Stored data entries

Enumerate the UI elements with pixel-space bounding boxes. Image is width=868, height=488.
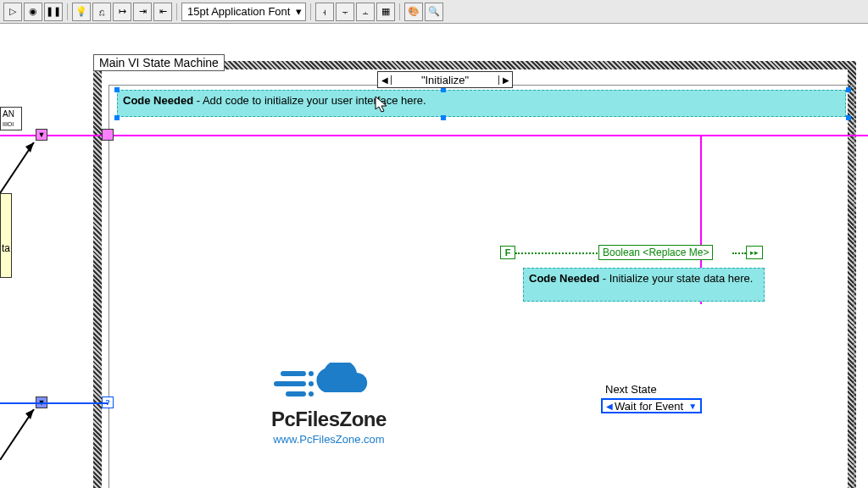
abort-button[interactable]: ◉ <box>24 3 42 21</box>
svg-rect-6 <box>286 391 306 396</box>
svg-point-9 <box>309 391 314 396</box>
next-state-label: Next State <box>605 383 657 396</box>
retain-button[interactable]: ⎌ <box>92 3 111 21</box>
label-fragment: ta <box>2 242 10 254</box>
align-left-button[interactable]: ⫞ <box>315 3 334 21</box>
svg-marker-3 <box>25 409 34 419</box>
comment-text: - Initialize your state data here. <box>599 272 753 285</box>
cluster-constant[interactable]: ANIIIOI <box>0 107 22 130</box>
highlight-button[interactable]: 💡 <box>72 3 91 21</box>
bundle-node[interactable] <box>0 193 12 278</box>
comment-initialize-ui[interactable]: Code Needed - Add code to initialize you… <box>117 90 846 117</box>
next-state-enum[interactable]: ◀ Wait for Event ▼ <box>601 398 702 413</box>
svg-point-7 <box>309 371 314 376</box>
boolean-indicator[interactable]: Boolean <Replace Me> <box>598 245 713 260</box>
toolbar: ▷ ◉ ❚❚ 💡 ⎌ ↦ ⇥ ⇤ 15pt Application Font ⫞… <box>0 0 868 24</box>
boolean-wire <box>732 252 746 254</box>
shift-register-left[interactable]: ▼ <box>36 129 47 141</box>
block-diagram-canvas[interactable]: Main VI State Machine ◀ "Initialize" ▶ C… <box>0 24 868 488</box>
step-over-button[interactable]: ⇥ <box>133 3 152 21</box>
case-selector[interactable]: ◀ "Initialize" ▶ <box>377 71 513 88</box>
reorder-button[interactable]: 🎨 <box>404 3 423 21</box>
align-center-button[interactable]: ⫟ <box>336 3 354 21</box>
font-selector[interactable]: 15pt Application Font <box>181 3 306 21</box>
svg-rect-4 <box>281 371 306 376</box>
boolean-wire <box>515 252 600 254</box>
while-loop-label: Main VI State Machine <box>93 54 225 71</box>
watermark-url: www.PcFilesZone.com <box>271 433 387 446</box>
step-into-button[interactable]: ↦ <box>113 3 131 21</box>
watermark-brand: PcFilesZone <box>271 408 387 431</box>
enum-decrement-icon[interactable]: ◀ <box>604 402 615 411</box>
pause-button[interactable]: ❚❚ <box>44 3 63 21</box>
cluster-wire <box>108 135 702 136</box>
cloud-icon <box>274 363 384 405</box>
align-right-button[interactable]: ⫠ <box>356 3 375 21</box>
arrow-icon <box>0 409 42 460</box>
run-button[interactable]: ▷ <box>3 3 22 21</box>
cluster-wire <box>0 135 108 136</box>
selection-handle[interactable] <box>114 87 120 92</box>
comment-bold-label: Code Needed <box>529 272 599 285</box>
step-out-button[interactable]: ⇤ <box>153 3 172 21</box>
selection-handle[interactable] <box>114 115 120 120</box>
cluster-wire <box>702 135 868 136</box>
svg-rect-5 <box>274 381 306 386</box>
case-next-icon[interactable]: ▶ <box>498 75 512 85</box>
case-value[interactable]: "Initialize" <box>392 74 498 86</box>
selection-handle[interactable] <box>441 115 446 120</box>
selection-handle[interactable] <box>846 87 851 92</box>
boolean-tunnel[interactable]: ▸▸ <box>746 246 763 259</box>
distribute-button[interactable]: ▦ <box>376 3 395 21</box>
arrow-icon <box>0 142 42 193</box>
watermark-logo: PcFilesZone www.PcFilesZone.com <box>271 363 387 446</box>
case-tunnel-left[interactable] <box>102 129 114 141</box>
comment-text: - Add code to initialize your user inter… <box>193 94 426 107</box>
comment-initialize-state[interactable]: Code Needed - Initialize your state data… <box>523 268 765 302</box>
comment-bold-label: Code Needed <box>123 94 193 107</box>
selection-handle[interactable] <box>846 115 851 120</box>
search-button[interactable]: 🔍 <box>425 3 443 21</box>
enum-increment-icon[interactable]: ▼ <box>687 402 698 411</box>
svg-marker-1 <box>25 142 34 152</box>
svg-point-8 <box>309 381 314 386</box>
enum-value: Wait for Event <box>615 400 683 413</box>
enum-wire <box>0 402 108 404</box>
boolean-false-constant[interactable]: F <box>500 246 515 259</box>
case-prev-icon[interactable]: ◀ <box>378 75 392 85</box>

TASK PROMPT
Copy out all the data exactly. No images belong in the copy.

RESULT FOR THIS TASK
Enumerate the UI elements with pixel-space bounding boxes. Image is width=868, height=488.
abort-button[interactable]: ◉ <box>24 3 42 21</box>
svg-rect-6 <box>286 391 306 396</box>
svg-point-9 <box>309 391 314 396</box>
next-state-label: Next State <box>605 383 657 396</box>
retain-button[interactable]: ⎌ <box>92 3 111 21</box>
label-fragment: ta <box>2 242 10 254</box>
align-left-button[interactable]: ⫞ <box>315 3 334 21</box>
svg-marker-3 <box>25 409 34 419</box>
comment-text: - Initialize your state data here. <box>599 272 753 285</box>
cluster-constant[interactable]: ANIIIOI <box>0 107 22 130</box>
highlight-button[interactable]: 💡 <box>72 3 91 21</box>
bundle-node[interactable] <box>0 193 12 278</box>
comment-initialize-ui[interactable]: Code Needed - Add code to initialize you… <box>117 90 846 117</box>
next-state-enum[interactable]: ◀ Wait for Event ▼ <box>601 398 702 413</box>
svg-point-7 <box>309 371 314 376</box>
boolean-indicator[interactable]: Boolean <Replace Me> <box>598 245 713 260</box>
toolbar: ▷ ◉ ❚❚ 💡 ⎌ ↦ ⇥ ⇤ 15pt Application Font ⫞… <box>0 0 868 24</box>
boolean-wire <box>732 252 746 254</box>
shift-register-left[interactable]: ▼ <box>36 129 47 141</box>
block-diagram-canvas[interactable]: Main VI State Machine ◀ "Initialize" ▶ C… <box>0 24 868 488</box>
step-over-button[interactable]: ⇥ <box>133 3 152 21</box>
case-selector[interactable]: ◀ "Initialize" ▶ <box>377 71 513 88</box>
reorder-button[interactable]: 🎨 <box>404 3 423 21</box>
align-center-button[interactable]: ⫟ <box>336 3 354 21</box>
font-selector[interactable]: 15pt Application Font <box>181 3 306 21</box>
svg-rect-4 <box>281 371 306 376</box>
boolean-wire <box>515 252 600 254</box>
while-loop-label: Main VI State Machine <box>93 54 225 71</box>
watermark-url: www.PcFilesZone.com <box>271 433 387 446</box>
step-into-button[interactable]: ↦ <box>113 3 131 21</box>
watermark-brand: PcFilesZone <box>271 408 387 431</box>
enum-decrement-icon[interactable]: ◀ <box>604 402 615 411</box>
pause-button[interactable]: ❚❚ <box>44 3 63 21</box>
cluster-wire <box>108 135 702 136</box>
cloud-icon <box>274 363 384 405</box>
align-right-button[interactable]: ⫠ <box>356 3 375 21</box>
arrow-icon <box>0 409 42 460</box>
run-button[interactable]: ▷ <box>3 3 22 21</box>
cluster-wire <box>0 135 108 136</box>
selection-handle[interactable] <box>114 87 120 92</box>
comment-bold-label: Code Needed <box>529 272 599 285</box>
step-out-button[interactable]: ⇤ <box>153 3 172 21</box>
selection-handle[interactable] <box>114 115 120 120</box>
cluster-wire <box>702 135 868 136</box>
svg-rect-5 <box>274 381 306 386</box>
case-next-icon[interactable]: ▶ <box>498 75 512 85</box>
case-value[interactable]: "Initialize" <box>392 74 498 86</box>
selection-handle[interactable] <box>441 115 446 120</box>
selection-handle[interactable] <box>846 87 851 92</box>
boolean-tunnel[interactable]: ▸▸ <box>746 246 763 259</box>
distribute-button[interactable]: ▦ <box>376 3 395 21</box>
arrow-icon <box>0 142 42 193</box>
watermark-logo: PcFilesZone www.PcFilesZone.com <box>271 363 387 446</box>
case-tunnel-left[interactable] <box>102 129 114 141</box>
comment-text: - Add code to initialize your user inter… <box>193 94 426 107</box>
comment-initialize-state[interactable]: Code Needed - Initialize your state data… <box>523 268 765 302</box>
comment-bold-label: Code Needed <box>123 94 193 107</box>
selection-handle[interactable] <box>846 115 851 120</box>
search-button[interactable]: 🔍 <box>425 3 443 21</box>
enum-increment-icon[interactable]: ▼ <box>687 402 698 411</box>
svg-marker-1 <box>25 142 34 152</box>
svg-point-8 <box>309 381 314 386</box>
enum-value: Wait for Event <box>615 400 683 413</box>
enum-wire <box>0 402 108 404</box>
boolean-false-constant[interactable]: F <box>500 246 515 259</box>
case-prev-icon[interactable]: ◀ <box>378 75 392 85</box>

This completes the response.